Reminder: tickets for the insanely popular All Pints North are on sale now. Reserve them now to join the festivities in Duluth’s Bayfront Park on Saturday, July 25.

Here now, our picks for the best in Minnesota spring beer:

Brenda Johnson / Heavy Table

Brenda Johnson / Heavy Table

Gold Medal, Best In Show: Town Hall Brewery One Simple Pale

If ever there was a name that fit a beer, our grand champion is just that. Brewer Mike Hoops and company win our tasting with a paragon of a pale ale. Aromas of tropical melon and fresh pine, followed with rich, balanced malt and a clean finish. Aroma-forward, very little bitterness lingering. So drinkable. So simple. A impressive background player — like the world’s best bass guitarist, only this one deserves the spotlight.
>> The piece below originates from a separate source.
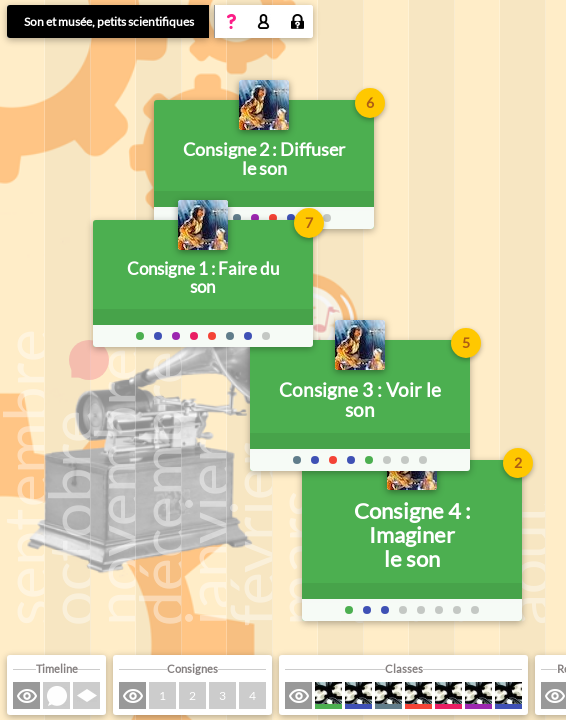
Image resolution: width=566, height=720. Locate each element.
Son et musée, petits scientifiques (109, 21)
Brenda Johnson / Heavy Table

Brenda Johnson / Heavy Table

Gold Medal, 1st Runner-Up: Freehouse German Bock No. 9

We at Toast HQ love seeing improvement and having our expectations confounded. We’ve been sour on beers from the Freehouse so far, but it looks like the revolution begins with Number 9. It’s Oktoberfest flavor in skinnier Lederhosen. It’s Aprilfest. Not sugary like a Märzen, with layered malt, herbal hops, and raisin, caramel, and coffee notes at the end. It’s nice to have these robust autumn flavors in a mellow spring beer. Astonishing.

Gold Medal, 2nd Runner-Up: Badger Hill High Road Everyday Ale

We hereby crown High Road the king of local session ales. Passion fruit, honeydew, pineapple — a whole tropical fruit basket on the nose from the Southern Hemisphere hops. Absurd amount of flavor for such a light body. Bright and direct, while balanced, at a thin 5 percent ABV.